Today's Danish Religion in figures, 2013

Religion in Denmark 2013

Introduction by Marie Vejrup Nielsen, associate professor, Study of Religion, Aarhus University (online yearbook editor)

Based on the information gathered on approved and authorized religious communities in Denmark in 2012 we are once again able to point out trends within the development of religion in Denmark today. This years edition of Religion in Denmark includes a presentation and analysis of the new groups approved in 2012 (three Christian and two Buddhist). Furthermore this edition features numbers and analyses of all the approved and authorized religious group that it was possible to make contact with.
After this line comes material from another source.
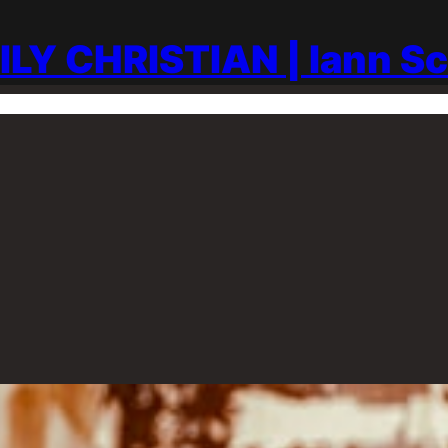
ILY CHRISTIAN | Iann S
And there is also a number of articles with perspectives on how religion looks in Denmark today:

  • Christianity in cell form – group structures in Christianity in Denmark. Student of the study of religion Lars Buur Nørlev  has contributed with an article about the development of new group structures with Christian environments in and outside of The Folkekirke (i.e. the Evangelical Lutheran Church in Denmark) as seen in Aarhus Valgmeninghed and Citykirken. Here he points out how inspiration from the US and England has played a big role in the development of these groups.
  • Miraculous healing – Expectations move mountains among charismatic Christians in Denmark. PhD student Ella Paldam has written an article on Mission Denmark with emphasis on their healing practices and takes a closer look at what is included in religious healing in a Danish context.
  • One church or several churches? The orthodox churches in Denmark. Associate professor Annika Hvithamar contributes with an article that puts focus on the development in the orthodox environments in Denmark, in which the recent years have brought high growth rates.
  • Folkekirken in numbers 2012 – What Skjern tells us about the future of Folkekirken. Associate professor Marie Vejrup Nielsen contributes with an article about resignations of membership of The Folkekirke in 2012 and what this development shows seen through the light of the debate on the high rate of resignations of membership.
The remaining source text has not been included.